PostgreSQL is a powerful, open-source relational database that provides excellent performance, reliability, and feature set for Pangolin's metadata storage.
PostgreSQL stores all Pangolin catalog metadata in a structured SQL schema with:
- Strong ACID guarantees
- Foreign key constraints for data integrity
- Efficient indexing for fast queries
- Built-in replication and backup tools
- Mature ecosystem and tooling
- Battle-tested: Decades of production use
- ACID Compliance: Strong consistency guarantees
- Rich Query Capabilities: Complex joins, aggregations, window functions
- Foreign Keys: Automatic referential integrity
- Managed Options: AWS RDS, Azure Database, Google Cloud SQL
- Excellent Tooling: pgAdmin, DBeaver, psql, and many others
- JSON Support: JSONB for flexible property storage
- Full-text Search: Built-in search capabilities
- Extensions: PostGIS, pg_partman, and hundreds more
- Setup Complexity: Requires database server installation
- Resource Usage: Higher memory footprint than SQLite
- Vertical Scaling: Primarily scales up (bigger server)
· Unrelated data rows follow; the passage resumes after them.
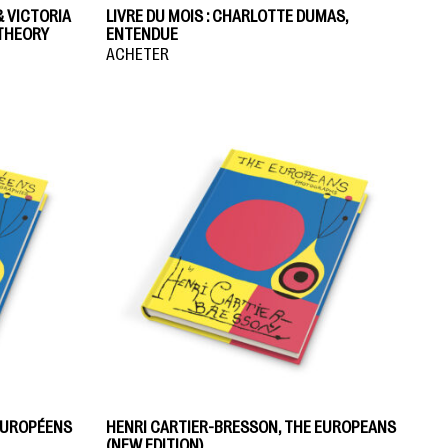
& VICTORIA
LIVRE DU MOIS : CHARLOTTE DUMAS,
THEORY
ENTENDUE
ACHETER
 EUROPÉENS
HENRI CARTIER-BRESSON, THE EUROPEANS
(NEW EDITION)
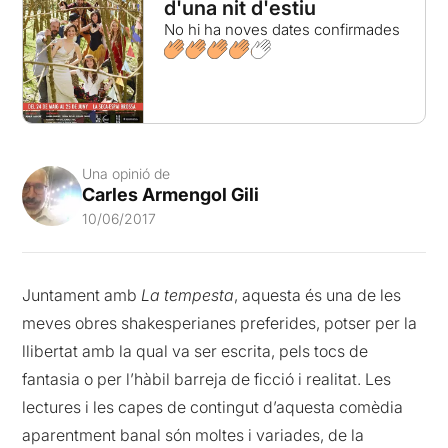
d'una nit d'estiu
No hi ha noves dates confirmades
Una opinió de
Carles Armengol Gili
10/06/2017
Juntament amb
La tempesta
, aquesta és una de les
meves obres shakesperianes preferides, potser per la
llibertat amb la qual va ser escrita, pels tocs de
fantasia o per l’hàbil barreja de ficció i realitat. Les
lectures i les capes de contingut d’aquesta comèdia
aparentment banal són moltes i variades, de la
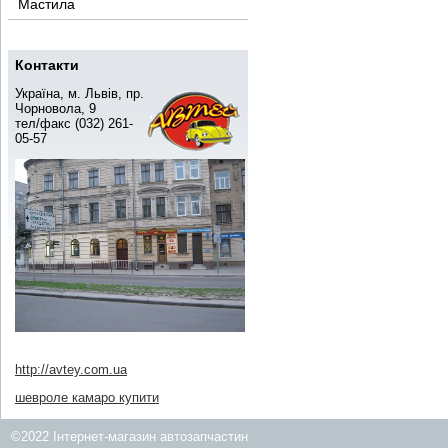
Мастила
Контакти
Україна, м. Львів, пр.
Чорновола, 9
тел/факс (032) 261-
05-57
http://avtey.com.ua
шевроле камаро купити
©2022 Інтернет-магазин автозапчастин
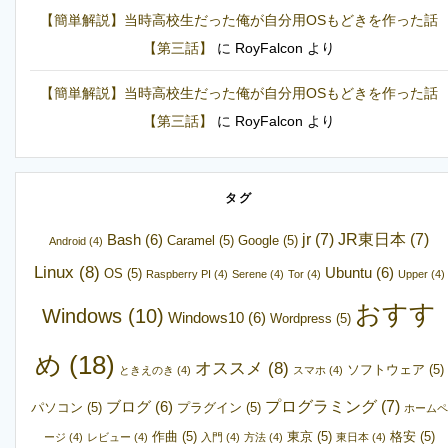
【簡単解説】当時高校生だった俺が自分用OSもどきを作った話
【第三話】
に
RoyFalcon
より
【簡単解説】当時高校生だった俺が自分用OSもどきを作った話
【第三話】
に
RoyFalcon
より
タグ
jr
(7)
JR東日本
(7)
Bash
(6)
Caramel
(5)
Google
(5)
Android
(4)
Linux
(8)
Ubuntu
(6)
OS
(5)
Raspberry PI
(4)
Serene
(4)
Tor
(4)
Upper
(4)
おすす
Windows
(10)
Windows10
(6)
Wordpress
(5)
め
(18)
オススメ
(8)
ソフトウェア
(5)
ときえのき
(4)
スマホ
(4)
プログラミング
(7)
ブログ
(6)
パソコン
(5)
プラグイン
(5)
ホームペ
作曲
(5)
東京
(5)
格安
(5)
ージ
(4)
レビュー
(4)
入門
(4)
方法
(4)
東日本
(4)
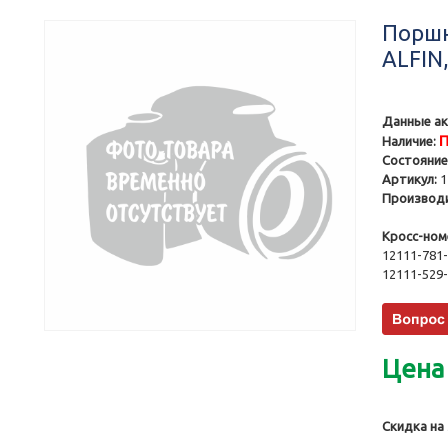
Поршн
ALFIN,
Данные ак
П
Наличие:
Состояние
Артикул:
1
Производи
Кросс-ном
12111-781-
12111-529
Цена
Скидка на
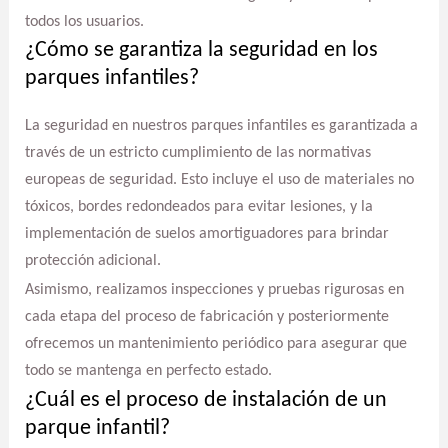
todos los usuarios.
¿Cómo se garantiza la seguridad en los
parques infantiles?
La seguridad en nuestros parques infantiles es garantizada a
través de un estricto cumplimiento de las normativas
europeas de seguridad. Esto incluye el uso de materiales no
tóxicos, bordes redondeados para evitar lesiones, y la
implementación de suelos amortiguadores para brindar
protección adicional.
Asimismo, realizamos inspecciones y pruebas rigurosas en
cada etapa del proceso de fabricación y posteriormente
ofrecemos un mantenimiento periódico para asegurar que
todo se mantenga en perfecto estado.
¿Cuál es el proceso de instalación de un
parque infantil?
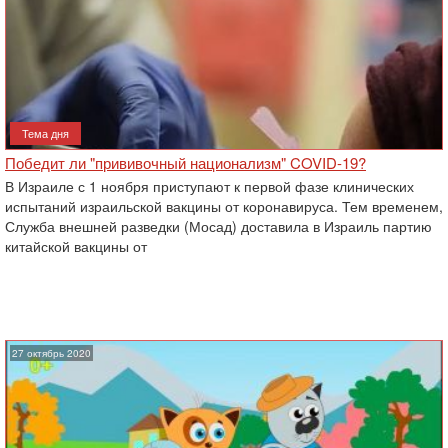
Тема дня
Победит ли "прививочный национализм" COVID-19?
В Израиле с 1 ноября приступают к первой фазе клинических
испытаний израильской вакцины от коронавируса. Тем временем,
Служба внешней разведки (Мосад) доставила в Израиль партию
китайской вакцины от
27 октябрь 2020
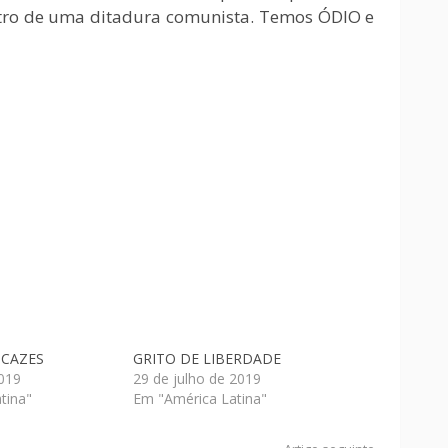
ntro de uma ditadura comunista. Temos ÓDIO e
ICAZES
GRITO DE LIBERDADE
2019
29 de julho de 2019
tina"
Em "América Latina"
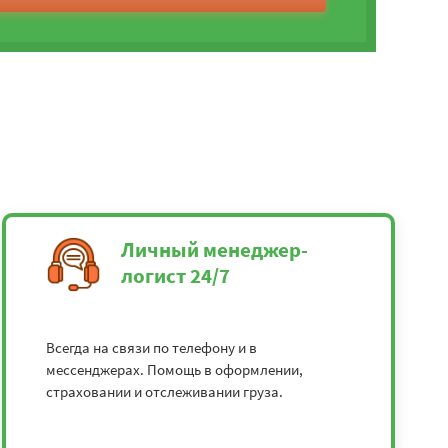
Личный менеджер-
логист 24/7
Всегда на связи по телефону и в
мессенджерах. Помощь в оформлении,
страховании и отслеживании груза.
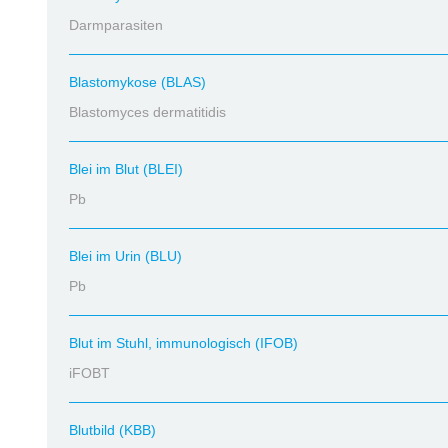
Darmparasiten
Blastomykose (BLAS)
Blastomyces dermatitidis
Blei im Blut (BLEI)
Pb
Blei im Urin (BLU)
Pb
Blut im Stuhl, immunologisch (IFOB)
iFOBT
Blutbild (KBB)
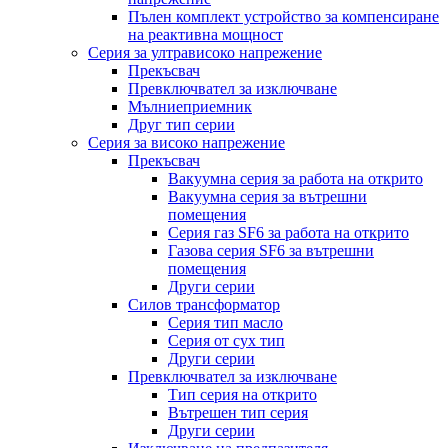
Пълен комплект устройство за компенсиране
на реактивна мощност
Серия за ултрависоко напрежение
Прекъсвач
Превключвател за изключване
Мълниеприемник
Друг тип серии
Серия за високо напрежение
Прекъсвач
Вакуумна серия за работа на открито
Вакуумна серия за вътрешни
помещения
Серия газ SF6 за работа на открито
Газова серия SF6 за вътрешни
помещения
Други серии
Силов трансформатор
Серия тип масло
Серия от сух тип
Други серии
Превключвател за изключване
Тип серия на открито
Вътрешен тип серия
Други серии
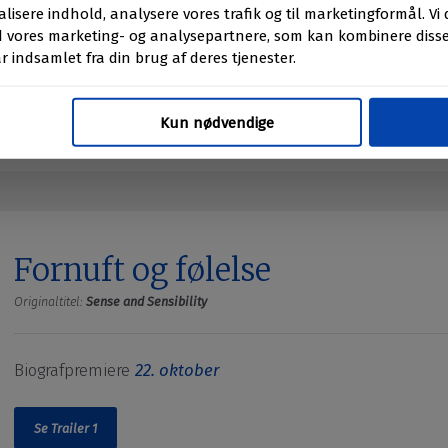
dem til den næste World Warrior Tournament, hvor næver, skæbne og r
Se Trailer 1
Fornuft og følelse
Originaltitel:
Sense and Sensibility
Biografpremiere
22. oktober
Se Trailer 1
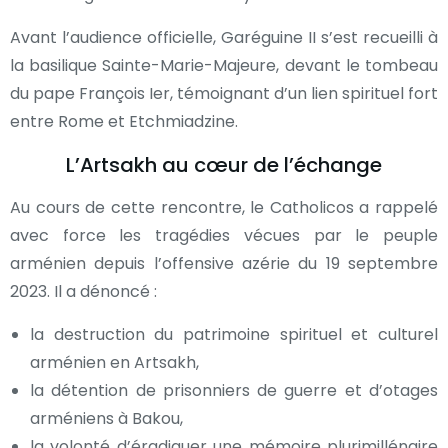
Avant l’audience officielle, Garéguine II s’est recueilli à
la basilique Sainte-Marie-Majeure, devant le tombeau
du pape François Ier, témoignant d’un lien spirituel fort
entre Rome et Etchmiadzine.
L’Artsakh au cœur de l’échange
Au cours de cette rencontre, le Catholicos a rappelé
avec force les tragédies vécues par le peuple
arménien depuis l’offensive azérie du 19 septembre
2023. Il a dénoncé :
la destruction du patrimoine spirituel et culturel
arménien en Artsakh,
la détention de prisonniers de guerre et d’otages
arméniens à Bakou,
la volonté d’éradiquer une mémoire plurimillénaire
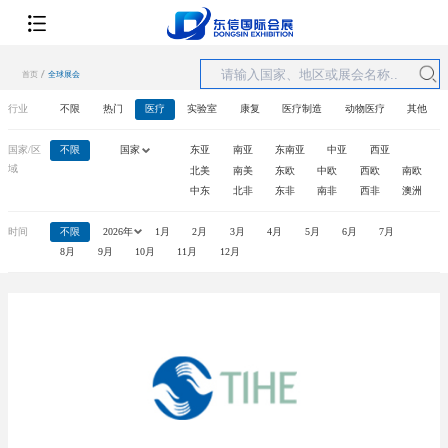
首页
全球展会
行业
不限
热门
医疗
实验室
康复
医疗制造
动物医疗
其他
国家/区
不限
国家
东亚
南亚
东南亚
中亚
西亚
域
北美
南美
东欧
中欧
西欧
南欧
中东
北非
东非
南非
西非
澳洲
时间
不限
2026年
1月
2月
3月
4月
5月
6月
7月
8月
9月
10月
11月
12月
- Cost: Managed services have ongoing costs
Best For:
- Production deployments
- Multi-user environments
- High-concurrency workloads
- Enterprise deployments
- When you need strong consistency
Not Ideal For:
- Embedded applications
- Edge/IoT devices
- Serverless with cold starts
- When you need horizontal scaling (consider MongoDB)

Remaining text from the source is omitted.